Stored items ::
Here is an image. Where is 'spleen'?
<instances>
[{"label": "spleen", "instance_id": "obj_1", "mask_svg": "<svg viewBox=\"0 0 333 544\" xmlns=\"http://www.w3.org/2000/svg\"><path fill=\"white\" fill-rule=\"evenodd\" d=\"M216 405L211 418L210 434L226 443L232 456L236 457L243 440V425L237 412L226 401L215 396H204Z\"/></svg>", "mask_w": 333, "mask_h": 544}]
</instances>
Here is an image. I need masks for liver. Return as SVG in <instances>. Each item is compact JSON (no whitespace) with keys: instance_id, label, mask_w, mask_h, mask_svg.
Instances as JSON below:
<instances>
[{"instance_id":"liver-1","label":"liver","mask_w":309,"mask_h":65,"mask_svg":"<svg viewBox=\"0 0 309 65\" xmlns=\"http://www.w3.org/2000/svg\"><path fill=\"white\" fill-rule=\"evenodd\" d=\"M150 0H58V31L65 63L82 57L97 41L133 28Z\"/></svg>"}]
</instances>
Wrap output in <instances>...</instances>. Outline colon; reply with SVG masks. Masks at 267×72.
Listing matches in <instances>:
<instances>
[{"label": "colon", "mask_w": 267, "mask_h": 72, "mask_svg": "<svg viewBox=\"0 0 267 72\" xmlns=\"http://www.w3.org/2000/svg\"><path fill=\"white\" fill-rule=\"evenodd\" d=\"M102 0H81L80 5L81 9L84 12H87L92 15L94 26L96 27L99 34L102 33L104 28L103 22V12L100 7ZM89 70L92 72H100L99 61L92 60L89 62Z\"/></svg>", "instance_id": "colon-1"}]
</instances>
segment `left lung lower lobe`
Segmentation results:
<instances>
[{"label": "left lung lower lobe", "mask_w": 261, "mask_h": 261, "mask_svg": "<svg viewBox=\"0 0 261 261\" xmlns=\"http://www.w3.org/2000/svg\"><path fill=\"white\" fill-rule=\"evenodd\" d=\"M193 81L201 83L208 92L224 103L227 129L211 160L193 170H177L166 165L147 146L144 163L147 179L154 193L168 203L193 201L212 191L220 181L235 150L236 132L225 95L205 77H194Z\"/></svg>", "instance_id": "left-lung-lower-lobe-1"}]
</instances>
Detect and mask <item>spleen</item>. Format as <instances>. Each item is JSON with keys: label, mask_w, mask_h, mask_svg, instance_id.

Task prompt ::
Your response should consist solely of the lines from the one containing "Wrap output in" to the end of the entries, both ends included, exactly as they appear.

Response area ::
Wrap output in <instances>...</instances>. Outline colon; reply with SVG masks. Masks at 267×72.
Listing matches in <instances>:
<instances>
[{"label": "colon", "mask_w": 267, "mask_h": 72, "mask_svg": "<svg viewBox=\"0 0 267 72\" xmlns=\"http://www.w3.org/2000/svg\"><path fill=\"white\" fill-rule=\"evenodd\" d=\"M102 0H81L80 5L81 9L84 12H87L92 15L94 26L96 27L99 34L102 33L104 28L103 22V12L100 7ZM89 70L92 72H100L99 61L92 60L89 62Z\"/></svg>", "instance_id": "colon-1"}]
</instances>
segment `left lung lower lobe`
Segmentation results:
<instances>
[{"label": "left lung lower lobe", "mask_w": 261, "mask_h": 261, "mask_svg": "<svg viewBox=\"0 0 261 261\" xmlns=\"http://www.w3.org/2000/svg\"><path fill=\"white\" fill-rule=\"evenodd\" d=\"M193 81L201 83L208 92L224 103L227 129L211 160L193 170H177L166 165L147 146L144 163L147 179L154 193L168 203L193 201L212 191L220 181L235 150L236 132L225 95L205 77H194Z\"/></svg>", "instance_id": "left-lung-lower-lobe-1"}]
</instances>
Detect and mask <item>spleen</item>. Format as <instances>. Each item is JSON with keys: label, mask_w, mask_h, mask_svg, instance_id.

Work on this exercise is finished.